Search the entries below for "Insert", and copy each line where it appears.

-- Input data follows --

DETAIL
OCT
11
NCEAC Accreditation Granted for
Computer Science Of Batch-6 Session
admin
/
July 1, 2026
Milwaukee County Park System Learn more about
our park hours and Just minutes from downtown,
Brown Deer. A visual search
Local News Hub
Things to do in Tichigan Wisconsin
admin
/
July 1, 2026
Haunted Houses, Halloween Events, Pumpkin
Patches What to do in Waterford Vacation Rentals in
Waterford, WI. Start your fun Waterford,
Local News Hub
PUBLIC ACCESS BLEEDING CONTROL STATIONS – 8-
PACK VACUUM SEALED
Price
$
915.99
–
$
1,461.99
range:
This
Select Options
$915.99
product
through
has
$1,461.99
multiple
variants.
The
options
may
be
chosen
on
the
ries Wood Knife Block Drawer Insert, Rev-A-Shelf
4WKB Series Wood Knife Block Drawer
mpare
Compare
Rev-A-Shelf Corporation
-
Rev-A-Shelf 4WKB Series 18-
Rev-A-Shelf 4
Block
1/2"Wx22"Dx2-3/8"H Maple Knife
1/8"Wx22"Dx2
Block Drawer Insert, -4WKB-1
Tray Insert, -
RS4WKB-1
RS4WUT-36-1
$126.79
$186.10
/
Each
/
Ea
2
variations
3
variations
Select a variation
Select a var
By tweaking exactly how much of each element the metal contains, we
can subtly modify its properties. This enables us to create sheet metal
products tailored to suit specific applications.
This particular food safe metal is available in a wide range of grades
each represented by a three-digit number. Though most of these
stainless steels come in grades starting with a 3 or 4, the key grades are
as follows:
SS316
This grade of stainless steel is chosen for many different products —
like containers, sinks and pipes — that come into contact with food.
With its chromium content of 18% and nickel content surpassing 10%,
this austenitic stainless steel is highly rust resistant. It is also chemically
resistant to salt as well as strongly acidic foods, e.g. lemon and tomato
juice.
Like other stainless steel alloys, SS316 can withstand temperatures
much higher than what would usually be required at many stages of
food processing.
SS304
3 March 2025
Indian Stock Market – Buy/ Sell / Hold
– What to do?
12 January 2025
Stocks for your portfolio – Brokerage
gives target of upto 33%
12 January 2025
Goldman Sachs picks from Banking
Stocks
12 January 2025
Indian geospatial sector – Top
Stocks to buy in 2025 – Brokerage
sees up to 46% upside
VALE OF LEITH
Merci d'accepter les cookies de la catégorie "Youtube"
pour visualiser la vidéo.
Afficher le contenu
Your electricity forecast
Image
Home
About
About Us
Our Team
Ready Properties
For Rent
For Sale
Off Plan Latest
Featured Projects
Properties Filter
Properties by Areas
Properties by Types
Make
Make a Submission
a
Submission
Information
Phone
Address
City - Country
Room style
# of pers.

-- Input data concluded --

Problem solution
ries Wood Knife Block Drawer Insert, Rev-A-Shelf
Block Drawer Insert, -4WKB-1
Tray Insert, -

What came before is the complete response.